*** Block opens ***
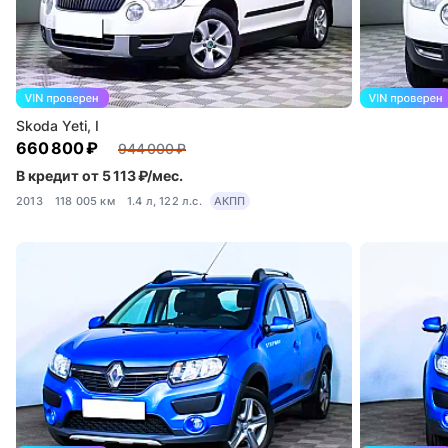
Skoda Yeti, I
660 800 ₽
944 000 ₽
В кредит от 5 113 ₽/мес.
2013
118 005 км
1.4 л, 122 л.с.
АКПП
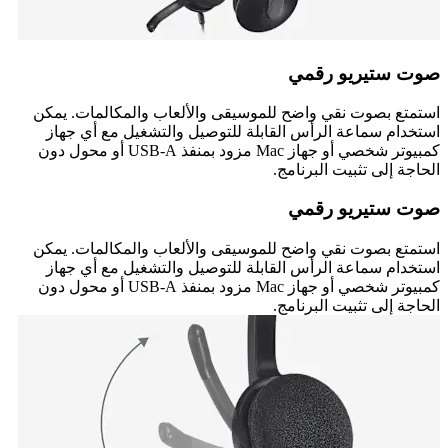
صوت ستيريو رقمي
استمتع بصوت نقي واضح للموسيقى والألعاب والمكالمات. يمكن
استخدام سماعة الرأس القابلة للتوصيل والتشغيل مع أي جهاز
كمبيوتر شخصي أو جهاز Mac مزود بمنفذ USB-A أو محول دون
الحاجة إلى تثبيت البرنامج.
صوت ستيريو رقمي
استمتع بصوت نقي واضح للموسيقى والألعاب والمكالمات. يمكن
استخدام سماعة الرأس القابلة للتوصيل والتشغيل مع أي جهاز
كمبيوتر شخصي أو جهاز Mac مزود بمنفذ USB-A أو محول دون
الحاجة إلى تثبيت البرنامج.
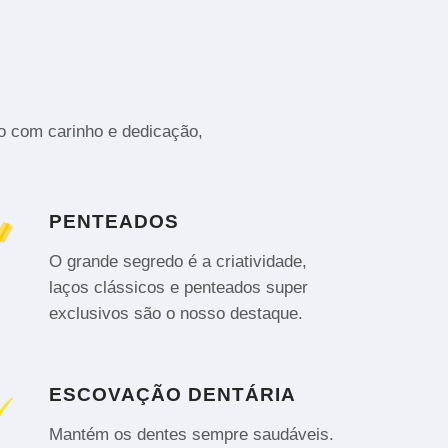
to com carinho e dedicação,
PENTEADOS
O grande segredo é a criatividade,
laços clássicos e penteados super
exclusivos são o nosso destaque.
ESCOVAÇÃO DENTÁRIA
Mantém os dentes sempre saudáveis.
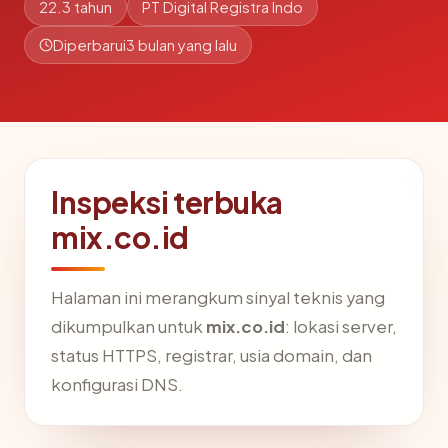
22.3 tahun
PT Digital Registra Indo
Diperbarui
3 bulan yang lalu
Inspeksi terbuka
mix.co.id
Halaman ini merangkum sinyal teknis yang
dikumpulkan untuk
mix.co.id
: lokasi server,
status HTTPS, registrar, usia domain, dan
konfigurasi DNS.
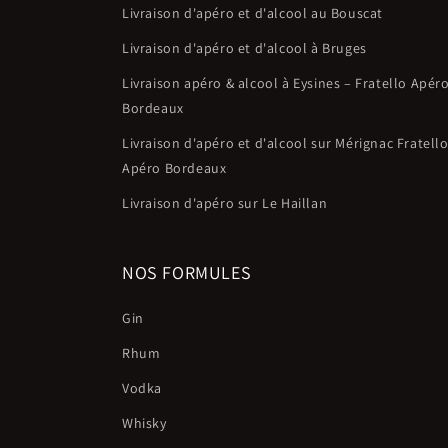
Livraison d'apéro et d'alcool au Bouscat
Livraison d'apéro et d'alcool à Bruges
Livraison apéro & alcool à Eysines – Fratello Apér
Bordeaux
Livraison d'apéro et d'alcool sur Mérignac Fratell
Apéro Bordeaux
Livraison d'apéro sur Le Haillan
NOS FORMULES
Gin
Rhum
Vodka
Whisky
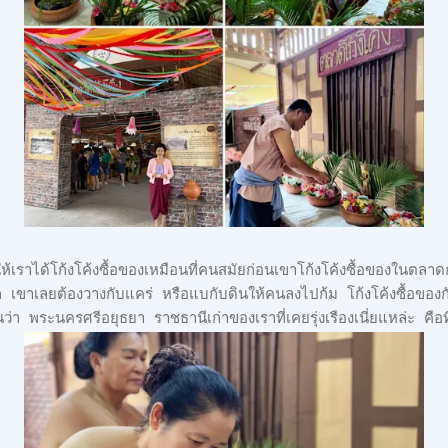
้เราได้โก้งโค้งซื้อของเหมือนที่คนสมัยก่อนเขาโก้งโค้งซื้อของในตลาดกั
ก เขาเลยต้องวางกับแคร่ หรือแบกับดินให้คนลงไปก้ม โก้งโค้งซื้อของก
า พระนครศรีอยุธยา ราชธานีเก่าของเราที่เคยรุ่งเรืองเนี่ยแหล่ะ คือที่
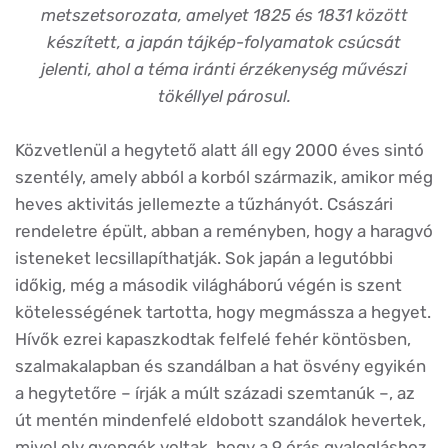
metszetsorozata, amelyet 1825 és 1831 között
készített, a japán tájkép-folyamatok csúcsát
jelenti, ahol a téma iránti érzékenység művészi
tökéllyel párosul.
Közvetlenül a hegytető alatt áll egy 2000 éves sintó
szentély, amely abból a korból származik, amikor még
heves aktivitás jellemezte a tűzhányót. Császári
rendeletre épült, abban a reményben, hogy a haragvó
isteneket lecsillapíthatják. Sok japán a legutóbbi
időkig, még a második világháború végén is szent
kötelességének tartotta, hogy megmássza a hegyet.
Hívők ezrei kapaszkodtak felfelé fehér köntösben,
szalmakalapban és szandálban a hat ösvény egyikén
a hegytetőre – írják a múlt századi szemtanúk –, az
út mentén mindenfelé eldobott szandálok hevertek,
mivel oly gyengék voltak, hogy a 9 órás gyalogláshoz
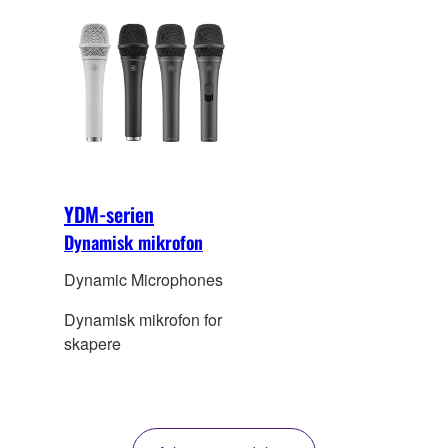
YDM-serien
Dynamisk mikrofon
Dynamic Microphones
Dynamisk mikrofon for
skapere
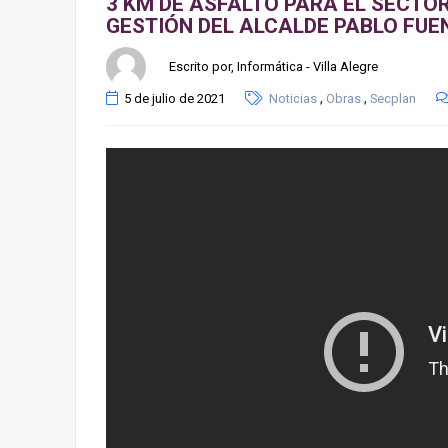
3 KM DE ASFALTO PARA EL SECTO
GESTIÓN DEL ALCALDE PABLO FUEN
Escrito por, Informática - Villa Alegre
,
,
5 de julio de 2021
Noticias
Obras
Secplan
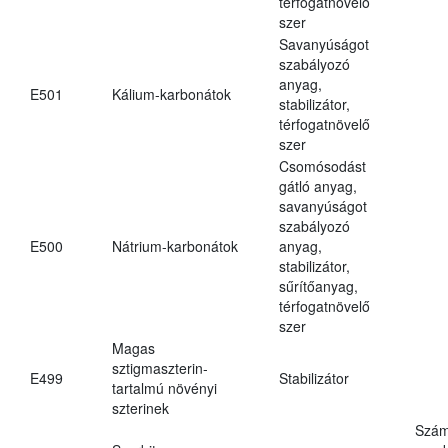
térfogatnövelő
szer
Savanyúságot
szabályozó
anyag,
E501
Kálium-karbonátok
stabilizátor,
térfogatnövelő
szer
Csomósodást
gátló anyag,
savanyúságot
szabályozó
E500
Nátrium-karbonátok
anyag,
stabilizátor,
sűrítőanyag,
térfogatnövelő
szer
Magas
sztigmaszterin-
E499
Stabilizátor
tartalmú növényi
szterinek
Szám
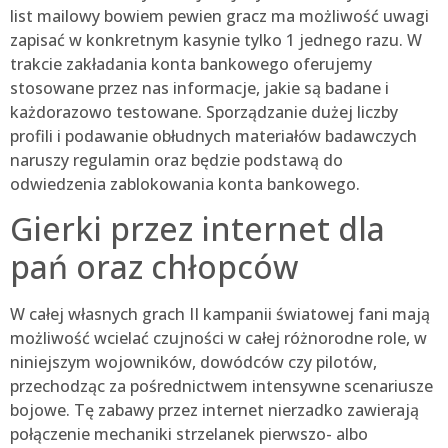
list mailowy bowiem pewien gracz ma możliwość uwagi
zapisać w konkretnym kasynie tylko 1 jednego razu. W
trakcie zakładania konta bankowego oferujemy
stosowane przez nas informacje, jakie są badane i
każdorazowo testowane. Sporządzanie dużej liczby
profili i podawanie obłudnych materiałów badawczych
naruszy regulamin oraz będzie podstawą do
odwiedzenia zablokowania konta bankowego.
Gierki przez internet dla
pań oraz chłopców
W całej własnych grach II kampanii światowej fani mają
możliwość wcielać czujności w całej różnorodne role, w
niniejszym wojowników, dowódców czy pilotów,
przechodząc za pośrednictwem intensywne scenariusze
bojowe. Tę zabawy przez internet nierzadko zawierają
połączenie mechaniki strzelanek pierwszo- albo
*** Block closes ***
* _Action item_
All that is required is the number of lines in the data above that contain the word "Dynamisk".

* _Result of the exercise_
2